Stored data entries
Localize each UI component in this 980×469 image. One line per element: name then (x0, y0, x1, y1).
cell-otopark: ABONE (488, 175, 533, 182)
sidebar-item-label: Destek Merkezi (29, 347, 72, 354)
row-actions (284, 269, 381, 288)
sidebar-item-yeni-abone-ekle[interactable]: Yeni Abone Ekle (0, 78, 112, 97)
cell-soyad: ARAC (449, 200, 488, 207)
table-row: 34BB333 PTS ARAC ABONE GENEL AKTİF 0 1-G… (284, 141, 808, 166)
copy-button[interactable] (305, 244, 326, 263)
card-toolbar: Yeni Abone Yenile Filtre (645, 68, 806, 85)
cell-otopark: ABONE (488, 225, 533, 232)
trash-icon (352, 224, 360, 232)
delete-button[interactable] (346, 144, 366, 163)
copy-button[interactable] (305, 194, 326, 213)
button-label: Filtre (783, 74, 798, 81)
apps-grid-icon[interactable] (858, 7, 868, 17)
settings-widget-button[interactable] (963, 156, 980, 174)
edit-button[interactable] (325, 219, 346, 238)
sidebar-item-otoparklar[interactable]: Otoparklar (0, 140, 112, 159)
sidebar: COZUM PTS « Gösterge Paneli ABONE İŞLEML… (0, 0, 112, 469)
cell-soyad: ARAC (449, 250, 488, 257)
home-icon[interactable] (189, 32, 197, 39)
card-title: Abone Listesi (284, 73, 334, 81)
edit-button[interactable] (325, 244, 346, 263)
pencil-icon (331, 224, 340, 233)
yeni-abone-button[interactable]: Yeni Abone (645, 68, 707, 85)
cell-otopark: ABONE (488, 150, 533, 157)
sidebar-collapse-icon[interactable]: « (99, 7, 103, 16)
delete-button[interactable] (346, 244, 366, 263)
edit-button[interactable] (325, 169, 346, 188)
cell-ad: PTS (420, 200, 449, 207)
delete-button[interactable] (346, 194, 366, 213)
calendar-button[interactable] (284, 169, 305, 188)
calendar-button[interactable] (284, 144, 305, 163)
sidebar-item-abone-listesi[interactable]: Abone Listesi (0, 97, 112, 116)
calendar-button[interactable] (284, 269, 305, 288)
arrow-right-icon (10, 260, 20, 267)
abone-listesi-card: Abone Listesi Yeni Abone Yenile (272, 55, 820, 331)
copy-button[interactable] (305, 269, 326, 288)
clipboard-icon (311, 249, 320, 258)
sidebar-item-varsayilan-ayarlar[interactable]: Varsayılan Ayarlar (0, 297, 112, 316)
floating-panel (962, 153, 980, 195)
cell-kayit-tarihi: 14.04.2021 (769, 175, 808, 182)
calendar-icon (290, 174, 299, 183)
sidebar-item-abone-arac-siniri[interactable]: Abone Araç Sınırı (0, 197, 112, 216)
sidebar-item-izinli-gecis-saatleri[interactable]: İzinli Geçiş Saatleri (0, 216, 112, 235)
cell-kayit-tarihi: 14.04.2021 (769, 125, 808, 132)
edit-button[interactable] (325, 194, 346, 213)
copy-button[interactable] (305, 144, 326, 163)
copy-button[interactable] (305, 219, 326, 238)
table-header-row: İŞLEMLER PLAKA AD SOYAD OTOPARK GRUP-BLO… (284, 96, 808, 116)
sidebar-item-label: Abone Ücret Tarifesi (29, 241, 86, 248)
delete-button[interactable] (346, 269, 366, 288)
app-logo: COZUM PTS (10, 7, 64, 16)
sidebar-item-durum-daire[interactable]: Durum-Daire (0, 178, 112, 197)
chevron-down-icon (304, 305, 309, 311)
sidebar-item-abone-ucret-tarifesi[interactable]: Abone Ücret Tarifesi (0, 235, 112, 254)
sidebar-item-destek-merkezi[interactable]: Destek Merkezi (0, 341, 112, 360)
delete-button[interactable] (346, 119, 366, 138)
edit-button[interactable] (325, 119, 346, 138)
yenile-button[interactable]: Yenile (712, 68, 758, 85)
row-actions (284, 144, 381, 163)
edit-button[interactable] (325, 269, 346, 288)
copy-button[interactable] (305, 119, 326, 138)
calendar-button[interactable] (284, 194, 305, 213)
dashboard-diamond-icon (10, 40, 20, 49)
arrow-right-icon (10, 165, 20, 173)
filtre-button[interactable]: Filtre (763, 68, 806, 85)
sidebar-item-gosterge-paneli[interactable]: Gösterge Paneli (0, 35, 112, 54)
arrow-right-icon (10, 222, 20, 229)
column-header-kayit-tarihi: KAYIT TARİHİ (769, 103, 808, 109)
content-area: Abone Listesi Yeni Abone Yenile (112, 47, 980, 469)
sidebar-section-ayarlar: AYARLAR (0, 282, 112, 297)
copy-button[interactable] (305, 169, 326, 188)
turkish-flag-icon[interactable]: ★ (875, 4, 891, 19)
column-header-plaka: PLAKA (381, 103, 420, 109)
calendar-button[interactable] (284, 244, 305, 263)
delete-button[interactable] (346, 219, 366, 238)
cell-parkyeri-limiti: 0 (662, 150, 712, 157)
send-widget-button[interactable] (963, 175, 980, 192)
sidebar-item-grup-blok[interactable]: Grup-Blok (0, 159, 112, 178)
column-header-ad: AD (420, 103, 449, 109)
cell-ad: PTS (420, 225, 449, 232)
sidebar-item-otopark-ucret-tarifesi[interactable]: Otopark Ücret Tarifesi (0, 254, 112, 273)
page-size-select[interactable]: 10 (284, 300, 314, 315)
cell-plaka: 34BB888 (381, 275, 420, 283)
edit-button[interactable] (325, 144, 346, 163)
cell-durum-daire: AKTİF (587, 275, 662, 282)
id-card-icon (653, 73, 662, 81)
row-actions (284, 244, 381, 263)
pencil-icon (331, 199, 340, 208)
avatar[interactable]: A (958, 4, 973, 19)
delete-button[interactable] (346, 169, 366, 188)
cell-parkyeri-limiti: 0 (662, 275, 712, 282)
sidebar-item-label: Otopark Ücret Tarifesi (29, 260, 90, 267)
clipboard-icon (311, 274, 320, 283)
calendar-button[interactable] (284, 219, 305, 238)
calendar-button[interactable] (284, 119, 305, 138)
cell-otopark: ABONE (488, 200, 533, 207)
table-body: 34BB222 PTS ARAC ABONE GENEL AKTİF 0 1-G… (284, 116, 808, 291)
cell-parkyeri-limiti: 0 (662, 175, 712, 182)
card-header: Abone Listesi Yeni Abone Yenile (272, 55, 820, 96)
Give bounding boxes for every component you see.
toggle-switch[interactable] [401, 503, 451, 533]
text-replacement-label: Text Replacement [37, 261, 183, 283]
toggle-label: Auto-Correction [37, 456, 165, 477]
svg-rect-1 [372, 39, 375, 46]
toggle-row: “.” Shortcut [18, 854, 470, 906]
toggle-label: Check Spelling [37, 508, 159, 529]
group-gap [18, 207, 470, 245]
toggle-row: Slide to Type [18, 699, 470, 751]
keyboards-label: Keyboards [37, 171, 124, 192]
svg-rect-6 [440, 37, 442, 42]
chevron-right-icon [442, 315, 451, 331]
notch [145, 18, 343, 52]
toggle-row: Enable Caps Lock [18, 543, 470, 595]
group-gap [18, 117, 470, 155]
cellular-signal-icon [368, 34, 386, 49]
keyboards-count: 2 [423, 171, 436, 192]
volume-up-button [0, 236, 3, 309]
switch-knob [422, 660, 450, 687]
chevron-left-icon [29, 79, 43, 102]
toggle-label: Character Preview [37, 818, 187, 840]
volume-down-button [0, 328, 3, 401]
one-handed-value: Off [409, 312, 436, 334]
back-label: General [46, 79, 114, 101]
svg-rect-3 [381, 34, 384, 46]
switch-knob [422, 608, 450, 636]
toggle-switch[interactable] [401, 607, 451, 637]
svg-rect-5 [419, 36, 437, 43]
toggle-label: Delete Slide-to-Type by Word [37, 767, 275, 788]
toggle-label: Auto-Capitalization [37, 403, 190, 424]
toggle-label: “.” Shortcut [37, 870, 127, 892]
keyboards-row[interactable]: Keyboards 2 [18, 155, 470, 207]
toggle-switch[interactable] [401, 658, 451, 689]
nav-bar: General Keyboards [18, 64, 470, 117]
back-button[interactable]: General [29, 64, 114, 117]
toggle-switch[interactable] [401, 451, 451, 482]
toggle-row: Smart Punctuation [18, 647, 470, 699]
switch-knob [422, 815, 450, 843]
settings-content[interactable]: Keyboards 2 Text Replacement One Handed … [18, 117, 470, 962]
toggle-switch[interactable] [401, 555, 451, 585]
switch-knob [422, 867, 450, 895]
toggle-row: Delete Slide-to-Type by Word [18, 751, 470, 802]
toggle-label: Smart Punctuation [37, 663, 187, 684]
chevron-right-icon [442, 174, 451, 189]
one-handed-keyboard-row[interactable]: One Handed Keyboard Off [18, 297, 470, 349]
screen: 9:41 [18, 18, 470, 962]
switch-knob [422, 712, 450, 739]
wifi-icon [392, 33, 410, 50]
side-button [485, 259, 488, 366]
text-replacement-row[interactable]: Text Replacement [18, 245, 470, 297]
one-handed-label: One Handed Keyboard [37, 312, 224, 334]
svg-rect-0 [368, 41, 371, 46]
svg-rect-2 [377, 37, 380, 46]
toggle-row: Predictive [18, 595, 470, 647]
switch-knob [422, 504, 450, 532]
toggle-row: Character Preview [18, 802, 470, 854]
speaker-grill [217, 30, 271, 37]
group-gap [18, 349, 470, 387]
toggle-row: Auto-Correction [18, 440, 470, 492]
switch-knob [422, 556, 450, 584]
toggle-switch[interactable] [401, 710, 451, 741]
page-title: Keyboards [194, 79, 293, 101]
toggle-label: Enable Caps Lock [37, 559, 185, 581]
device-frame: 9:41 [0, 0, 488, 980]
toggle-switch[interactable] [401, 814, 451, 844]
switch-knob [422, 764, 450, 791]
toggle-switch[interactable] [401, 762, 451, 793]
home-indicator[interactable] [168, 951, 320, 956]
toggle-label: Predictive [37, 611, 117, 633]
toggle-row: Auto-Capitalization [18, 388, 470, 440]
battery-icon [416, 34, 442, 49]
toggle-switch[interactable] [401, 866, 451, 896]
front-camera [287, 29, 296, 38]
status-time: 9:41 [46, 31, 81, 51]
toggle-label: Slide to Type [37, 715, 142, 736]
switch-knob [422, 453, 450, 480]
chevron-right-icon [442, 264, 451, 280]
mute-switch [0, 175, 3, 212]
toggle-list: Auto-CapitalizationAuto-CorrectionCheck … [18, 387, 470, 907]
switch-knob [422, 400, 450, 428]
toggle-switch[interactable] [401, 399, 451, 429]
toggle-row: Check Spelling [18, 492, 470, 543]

**Action item**
Going through the entries above, show each line that contains "knob".

**Your response**
switch-knob [422, 660, 450, 687]
switch-knob [422, 608, 450, 636]
switch-knob [422, 815, 450, 843]
switch-knob [422, 867, 450, 895]
switch-knob [422, 712, 450, 739]
switch-knob [422, 504, 450, 532]
switch-knob [422, 556, 450, 584]
switch-knob [422, 764, 450, 791]
switch-knob [422, 453, 450, 480]
switch-knob [422, 400, 450, 428]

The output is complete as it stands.